To find out whether the tRNA gene clusters were associated with particular CDS (coding DNA sequence), we investigated the genes within and flanking the clusters. Most of these genes encoded hypothetical proteins, and a large portion of them was only identified in the carrier virus. Each tRNA gene cluster group presented core genes (i.e., a set of genes present in all clusters from a group), except the G1 group. Among the groups with putative genes: the G4 group presented 13 core genes, one of them being an exonuclease; the G5 group presented 14 core genes, one of them being a dNMP kinase; the G6 group presented four core genes, one of them being an HNH endonuclease; the G9 group presented 14 core genes, being three of them an HNH endonuclease, phosphoribosyl transferase, and tyrosine phosphatase; and the G11 group presented one core gene, a DNA helicase.
In a bipartite network analysis of these CDS, we observed that only a few CDS associated with the tRNA gene cluster groups were shared among them (Figure S5).
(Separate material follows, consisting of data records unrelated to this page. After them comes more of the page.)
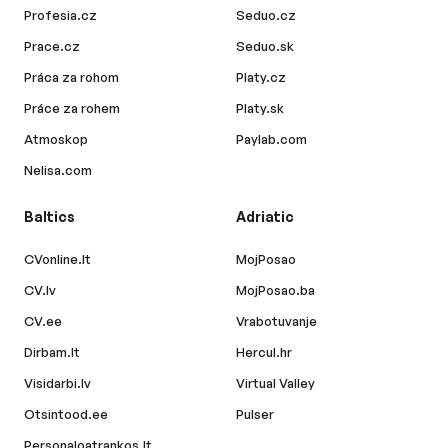
Profesia.cz
Seduo.cz
Prace.cz
Seduo.sk
Práca za rohom
Platy.cz
Práce za rohem
Platy.sk
Atmoskop
Paylab.com
Nelisa.com
Baltics
Adriatic
CVonline.lt
MojPosao
CV.lv
MojPosao.ba
CV.ee
Vrabotuvanje
Dirbam.lt
Hercul.hr
Visidarbi.lv
Virtual Valley
Otsintood.ee
Pulser
Personaloatrankos.lt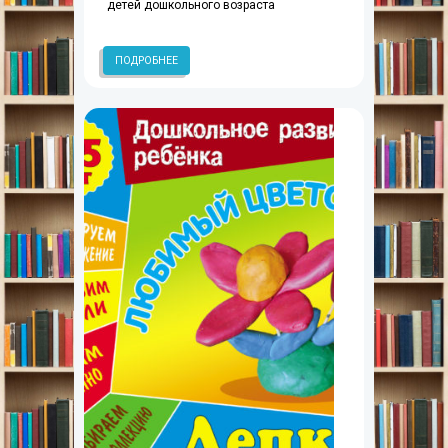
детей дошкольного возраста
ПОДРОБНЕЕ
Besides that, the groups sharing CDS are mostly related to a same bacterial host phylum (Table S5). Considering the 25 singleton clusters, 11 share CDS with other tRNA gene cluster or singletons. Contrasting with this, a bipartite network analysis considering the whole genome gene content revealed a large network including all genomes but Cafeteria roenbergensis virus BV-PW1, Halovirus HGTV-1 and Sulfitobacter phage phiCB2047-B (data not shown). This indicates that the phages harboring tRNA gene cluster, even with different groups, are involved in lateral gene transfer events and may share the same niches.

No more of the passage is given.